There are three sets of general managers' meetings in an NHL season. The first happens around Hall of Fame weekend, the last one during the Stanley Cup final. The middle one is right around the trade deadline.

That's the biggie, the only one officially extending more than a day. And it would not be a surprise if, at that meeting, the GMs take a serious look at allowing the league to fine organizations, coaches and themselves for the actions of their players.

In a (highly unofficial) poll of eight GMs last weekend, all said they would be in favour of such a proposal, though a couple pointed out they wanted to hear the NHL's plan first. 

But, as one said, "The time has come."

continued plus 30 Thoughts...

Filed in: NHL Teams, NHL Talk, | KK Hockey | Permalink


Hank1974's avatar

Just make the offending team lose a roster spot until the suspended player returns.
That’ll take care of the problem really quick.

Posted by Hank1974 on 10/30/13 at 02:57 PM ET

J.J. from Kansas's avatar

The league already has the authority to do this and yes, they should be doing it.

Posted by J.J. from Kansas on 10/30/13 at 03:40 PM ET

CaptainDennisPolonich's avatar

Fines don’t mean squat to the players and they will mean even less to the far wealthier owners.

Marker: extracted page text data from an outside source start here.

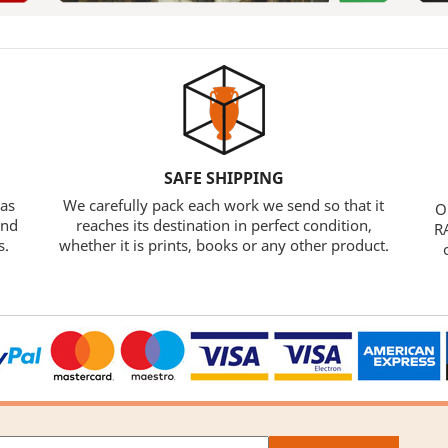
SAFE SHIPPING
 as
We carefully pack each work we send so that it
O
and
reaches its destination in perfect condition,
RA
s.
whether it is prints, books or any other product.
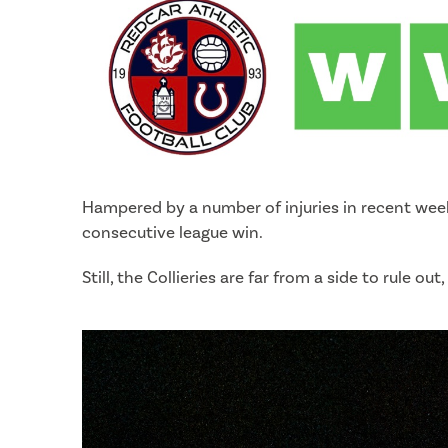
Hampered by a number of injuries in recent weeks
consecutive league win.
Still, the Collieries are far from a side to rule 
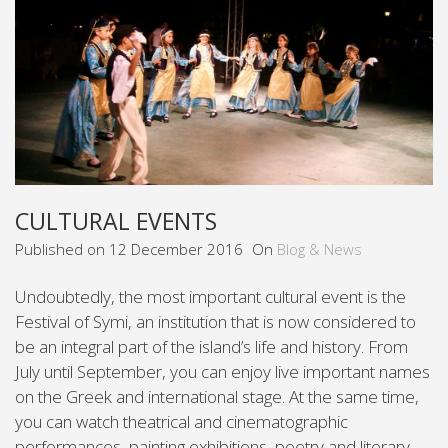
CULTURAL EVENTS
Published on
12 December 2016
On
Blog & News
Undoubtedly, the most important cultural event is the
Festival of Symi, an institution that is now considered to
be an integral part of the island’s life and history. From
July until September, you can enjoy live important names
on the Greek and international stage. At the same time,
you can watch theatrical and cinematographic
performances, painting exhibitions, poetry and literary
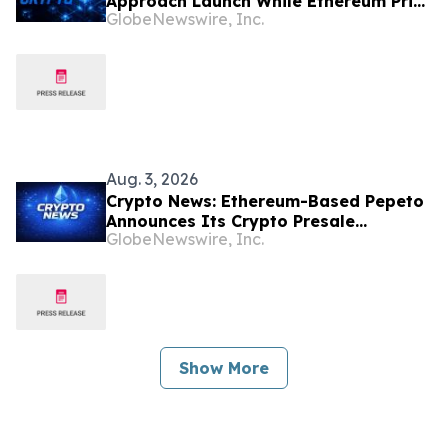
Approach Launch While Ethereum Price
GlobeNewswire, Inc.
Targets $6,000
Aug. 3, 2026
Crypto News: Ethereum-Based Pepeto
Announces Its Crypto Presale
GlobeNewswire, Inc.
Surpassed $10.56 Million as Holder
Growth Accelerates
Show More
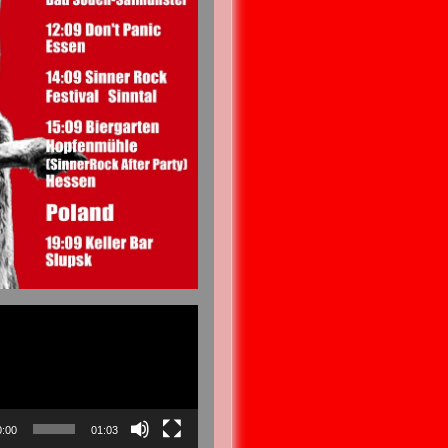
0:00
01:03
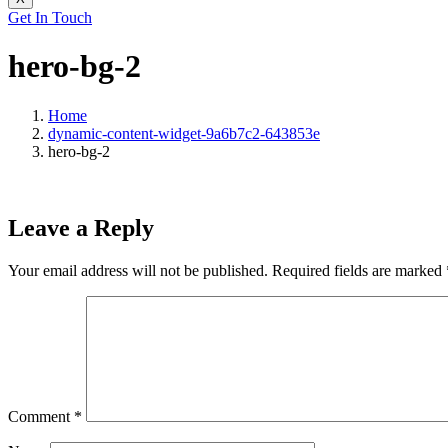
Get In Touch
hero-bg-2
Home
dynamic-content-widget-9a6b7c2-643853e
hero-bg-2
Leave a Reply
Your email address will not be published.
Required fields are marked
Comment
*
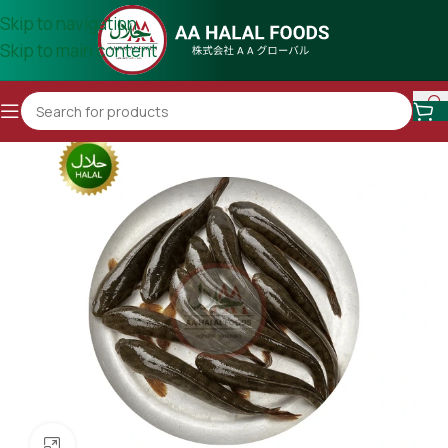
Skip to navigation
Skip to main content
Click to enlarge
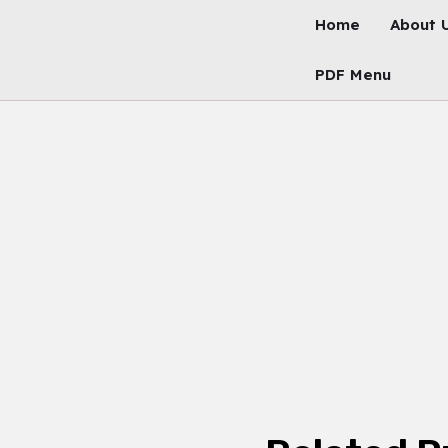
Skip
Home
About 
To
Content
PDF Menu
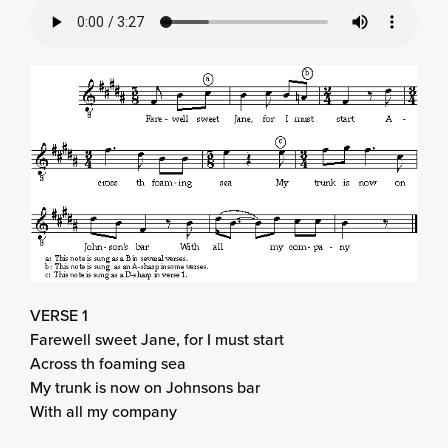
VERSE 1
Farewell sweet Jane, for I must start
Across th foaming sea
My trunk is now on Johnsons bar
With all my company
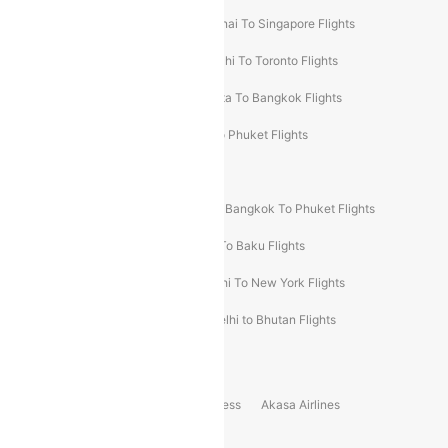
Chennai To Dubai Flights
Chennai To Singapore Flights
Hyderabad To Dubai Flights
Delhi To Toronto Flights
Bangalore To Bali Flights
Kolkata To Bangkok Flights
Delhi To Almaty Flights
Delhi To Phuket Flights
Bangalore To Bangkok Flights
Bangalore To Singapore Flights
Bangkok To Phuket Flights
Kolkata To Dubai Flights
Delhi To Baku Flights
Delhi To Hong Kong Flights
Delhi To New York Flights
Mumbai To New York Flights
Delhi to Bhutan Flights
Popular Domestic Airlines
Indigo
Air India
Air India Express
Akasa Airlines
Spicejet
Alliance Air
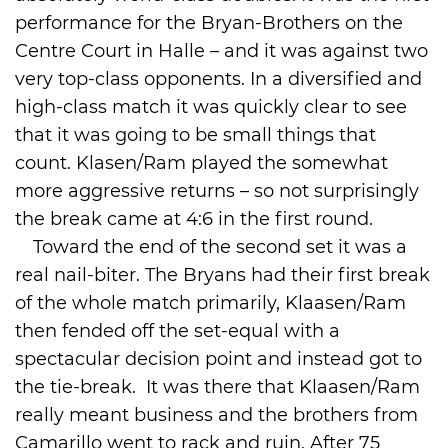
performance for the Bryan-Brothers on the
Centre Court in Halle – and it was against two
very top-class opponents. In a diversified and
high-class match it was quickly clear to see
that it was going to be small things that
count. Klasen/Ram played the somewhat
more aggressive returns – so not surprisingly
the break came at 4:6 in the first round.
Toward the end of the second set it was a
real nail-biter. The Bryans had their first break
of the whole match primarily, Klaasen/Ram
then fended off the set-equal with a
spectacular decision point and instead got to
the tie-break. It was there that Klaasen/Ram
really meant business and the brothers from
Camarillo went to rack and ruin. After 75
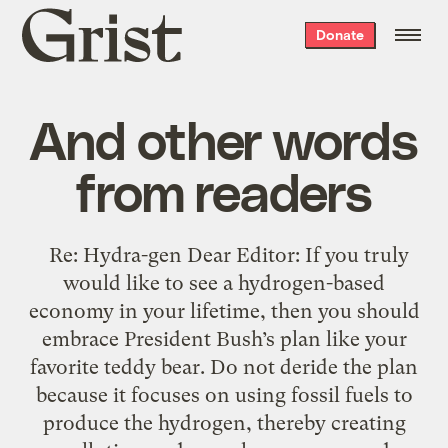
Grist
Donate
home
And other words
from readers
Re: Hydra-gen Dear Editor: If you truly
would like to see a hydrogen-based
economy in your lifetime, then you should
embrace President Bush’s plan like your
favorite teddy bear. Do not deride the plan
because it focuses on using fossil fuels to
produce the hydrogen, thereby creating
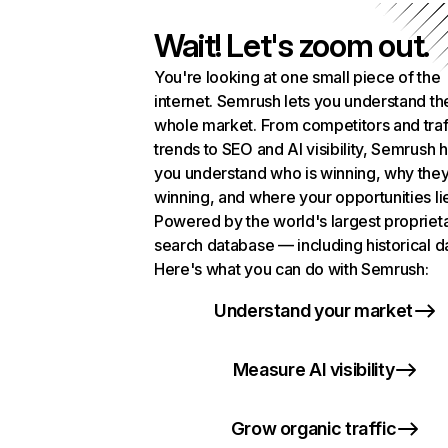
Wait! Let's zoom out.
You're looking at one small piece of the
internet. Semrush lets you understand th
whole market. From competitors and traf
trends to SEO and AI visibility, Semrush 
you understand who is winning, why they
winning, and where your opportunities li
Powered by the world's largest propriet
search database — including historical d
Here's what you can do with Semrush:
Understand your market
Measure AI visibility
Grow organic traffic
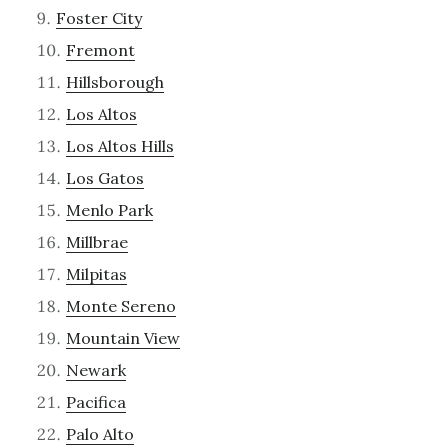
Foster City
Fremont
Hillsborough
Los Altos
Los Altos Hills
Los Gatos
Menlo Park
Millbrae
Milpitas
Monte Sereno
Mountain View
Newark
Pacifica
Palo Alto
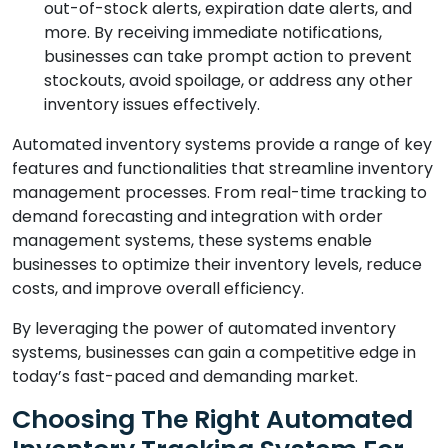
out-of-stock alerts, expiration date alerts, and
more. By receiving immediate notifications,
businesses can take prompt action to prevent
stockouts, avoid spoilage, or address any other
inventory issues effectively.
Automated inventory systems provide a range of key
features and functionalities that streamline inventory
management processes. From real-time tracking to
demand forecasting and integration with order
management systems, these systems enable
businesses to optimize their inventory levels, reduce
costs, and improve overall efficiency.
By leveraging the power of automated inventory
systems, businesses can gain a competitive edge in
today’s fast-paced and demanding market.
Choosing The Right Automated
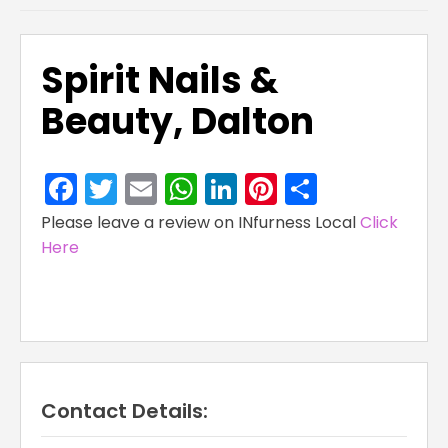
Spirit Nails &
Beauty, Dalton
Facebook
Twitter
Email
WhatsApp
LinkedIn
Pinterest
Share
Please leave a review on INfurness Local
Click
Here
Contact Details:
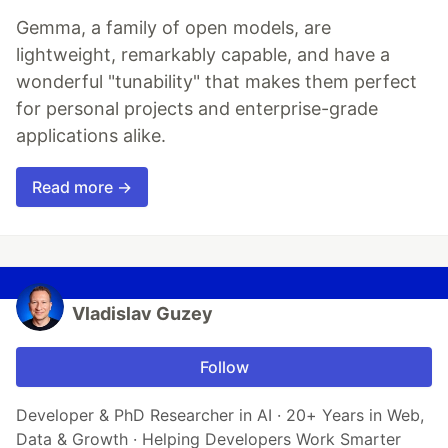
Gemma, a family of open models, are
lightweight, remarkably capable, and have a
wonderful "tunability" that makes them perfect
for personal projects and enterprise-grade
applications alike.
Read more →
Vladislav Guzey
Follow
Developer & PhD Researcher in AI · 20+ Years in Web,
Data & Growth · Helping Developers Work Smarter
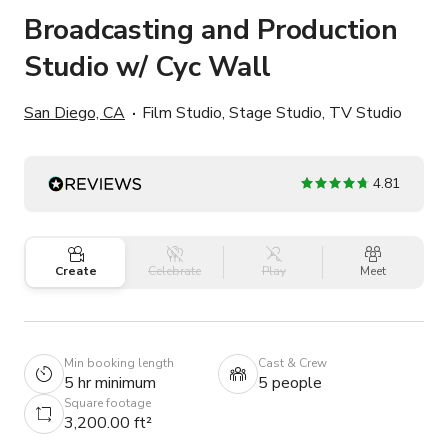
Broadcasting and Production
Studio w/ Cyc Wall
San Diego, CA
Film Studio, Stage Studio, TV Studio
4.81
Create
Celebrate
Play
Meet
Min booking length
Cast & Crew
5 hr minimum
5 people
Square footage
3,200.00 ft²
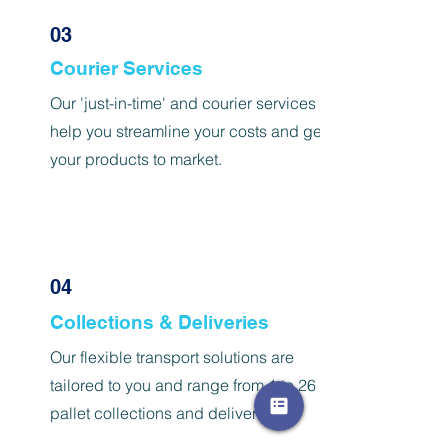
03
Courier Services
Our 'just-in-time' and courier services
help you streamline your costs and get
your products to market.
04
Collections & Deliveries
Our flexible transport solutions are
tailored to you and range from 1 to 26
pallet collections and deliveries.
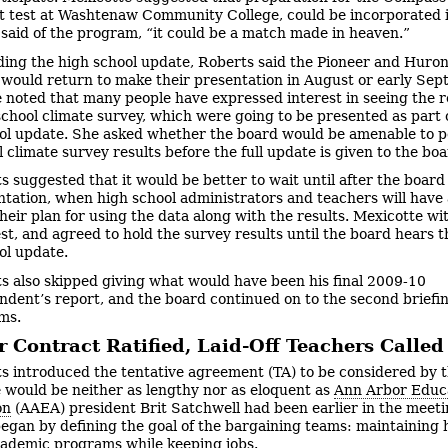
 test at Washtenaw Community College, could be incorporated i
said of the program, “it could be a match made in heaven.”
ing the high school update, Roberts said the Pioneer and Huron
ould return to make their presentation in August or early Sep
 noted that many people have expressed interest in seeing the re
school climate survey, which were going to be presented as part 
ol update. She asked whether the board would be amenable to p
 climate survey results before the full update is given to the boa
s suggested that it would be better to wait until after the board
entation, when high school administrators and teachers will have
their plan for using the data along with the results. Mexicotte w
st, and agreed to hold the survey results until the board hears th
ol update.
s also skipped giving what would have been his final 2009-10
ndent’s report, and the board continued on to the second briefi
ems.
 Contract Ratified, Laid-Off Teachers Calle
s introduced the tentative agreement (TA) to be considered by 
 would be neither as lengthy nor as eloquent as
Ann Arbor Educ
on
(AAEA) president Brit Satchwell had been earlier in the meeti
egan by defining the goal of the bargaining teams: maintaining 
cademic programs while keeping jobs.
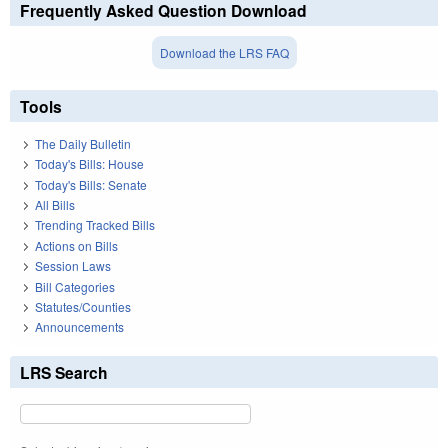
Frequently Asked Question Download
Download the LRS FAQ
Tools
The Daily Bulletin
Today's Bills: House
Today's Bills: Senate
All Bills
Trending Tracked Bills
Actions on Bills
Session Laws
Bill Categories
Statutes/Counties
Announcements
LRS Search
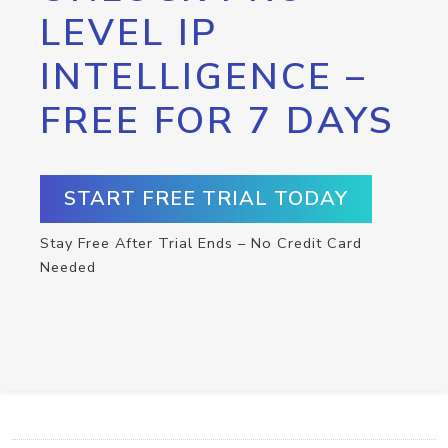
LEVEL IP
INTELLIGENCE –
FREE FOR 7 DAYS
START FREE TRIAL TODAY
Stay Free After Trial Ends – No Credit Card
Needed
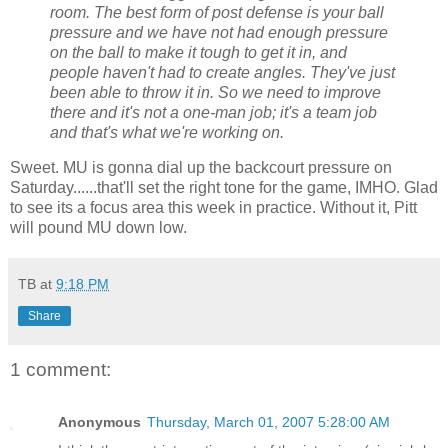
room. The best form of post defense is your ball
pressure and we have not had enough pressure
on the ball to make it tough to get it in, and
people haven't had to create angles. They've just
been able to throw it in. So we need to improve
there and it's not a one-man job; it's a team job
and that's what we're working on.
Sweet. MU is gonna dial up the backcourt pressure on
Saturday......that'll set the right tone for the game, IMHO. Glad
to see its a focus area this week in practice. Without it, Pitt
will pound MU down low.
TB
at
9:18 PM
Share
1 comment:
Anonymous
Thursday, March 01, 2007 5:28:00 AM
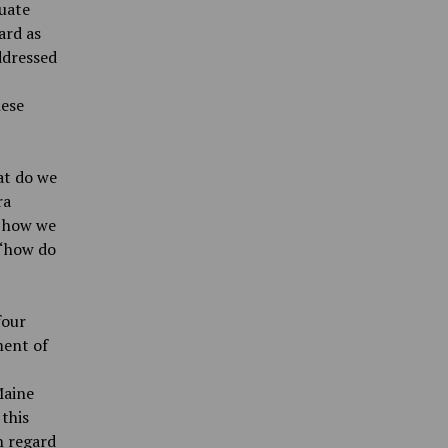
luate
ard as
ddressed
hese
at do we
ra
n how we
 “how do
four
ment of
Maine
this
h regard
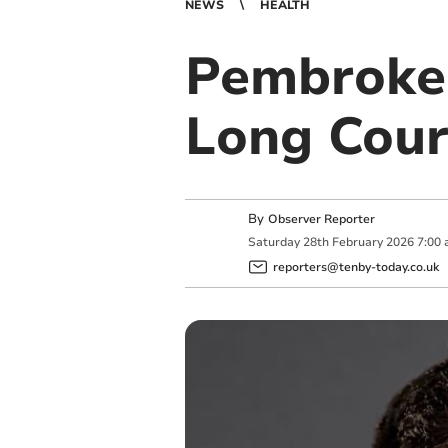
NEWS
HEALTH
Pembrokes
Long Cour
By
Observer Reporter
Saturday
28
th
February
2026
7:00
reporters@tenby-today.co.uk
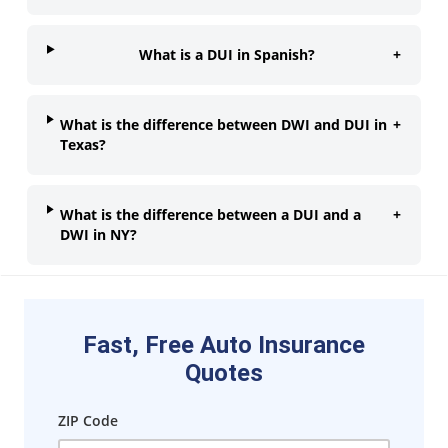
What is a DUI in Spanish?
+
What is the difference between DWI and DUI in
+
Texas?
What is the difference between a DUI and a
+
DWI in NY?
Fast, Free Auto Insurance
Quotes
ZIP Code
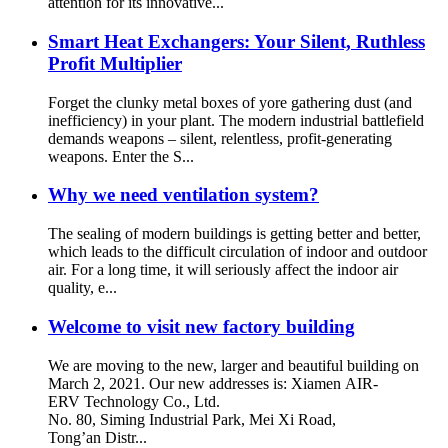
attention for its innovative...
Smart Heat Exchangers: Your Silent, Ruthless
Profit Multiplier
Forget the clunky metal boxes of yore gathering dust (and
inefficiency) in your plant. The modern industrial battlefield
demands weapons – silent, relentless, profit-generating
weapons. Enter the S...
Why we need ventilation system?
The sealing of modern buildings is getting better and better,
which leads to the difficult circulation of indoor and outdoor
air. For a long time, it will seriously affect the indoor air
quality, e...
Welcome to visit new factory building
We are moving to the new, larger and beautiful building on
March 2, 2021. Our new addresses is: Xiamen AIR-
ERV Technology Co., Ltd.
No. 80, Siming Industrial Park, Mei Xi Road,
Tong’an Distr...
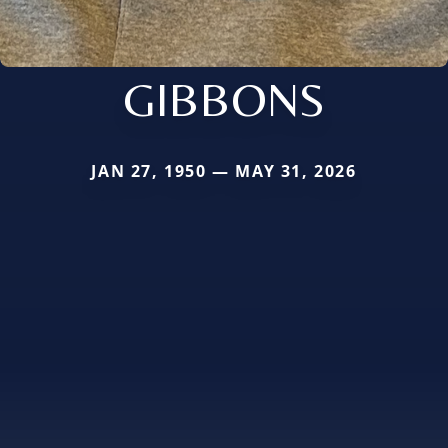
GIBBONS
JAN 27, 1950 — MAY 31, 2026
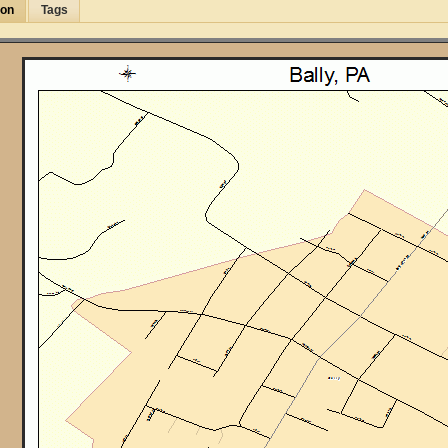
ion
Tags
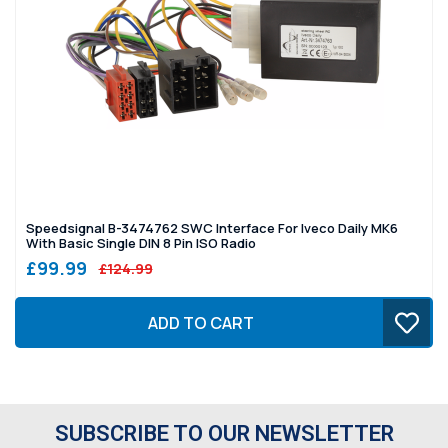
Speedsignal B-3474762 SWC Interface For Iveco Daily MK6
With Basic Single DIN 8 Pin ISO Radio
£99.99
£124.99
ADD TO CART
SUBSCRIBE TO OUR NEWSLETTER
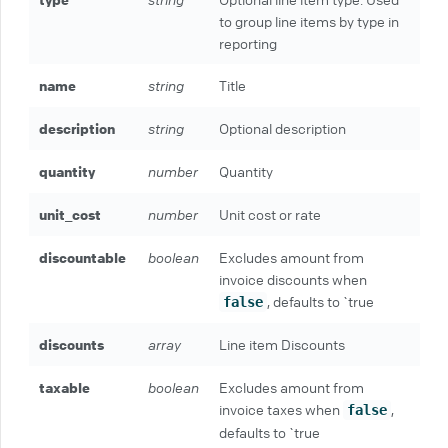
to group line items by type in
reporting
name
string
Title
description
string
Optional description
quantity
number
Quantity
unit_cost
number
Unit cost or rate
discountable
boolean
Excludes amount from
invoice discounts when
, defaults to `true
false
discounts
array
Line item Discounts
taxable
boolean
Excludes amount from
invoice taxes when
,
false
defaults to `true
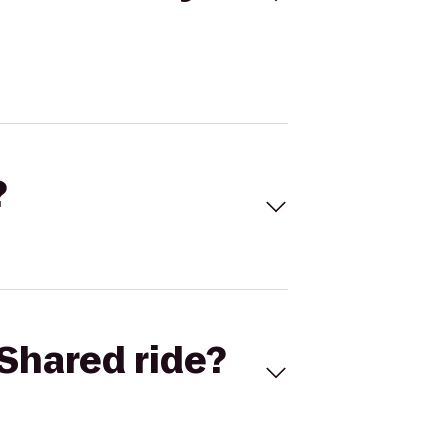
?
Shared ride?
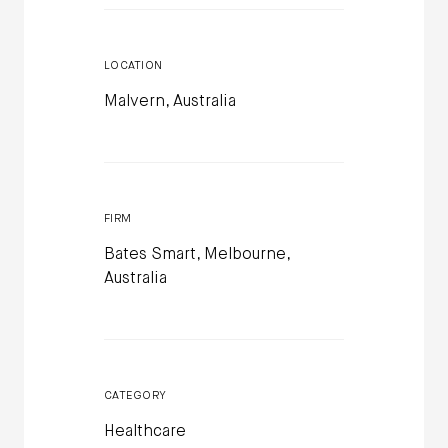
LOCATION
Malvern, Australia
FIRM
Bates Smart, Melbourne,
Australia
CATEGORY
Healthcare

Here are a couple things the league could do right now:

Stare decisis. Legal jargon meaning respect past precedent. Punishments should be standardized. Every illegal hit is not unique nor does it require in depth analysis. IIRC Shanny has said that his discipline decisions are not based on the precedent of the past incidents because each case is unique. That’s crazy. Establish a precedent for each type of hit and stick to it, regardless of who the perp or the victim is, except of course for repeat offenders…

Penalize repeat offenders on a geometric progression. If a first suspension for a headshot is ten games or seven games for kneeing or five games for whatever, make any second offense 30 games and any third offense an entire season.

A small minority of players are playing the game with zero respect for their fellow players. Harsh punishments that threaten their careers are the only way to prevent them from threatening the careers of their fellow players.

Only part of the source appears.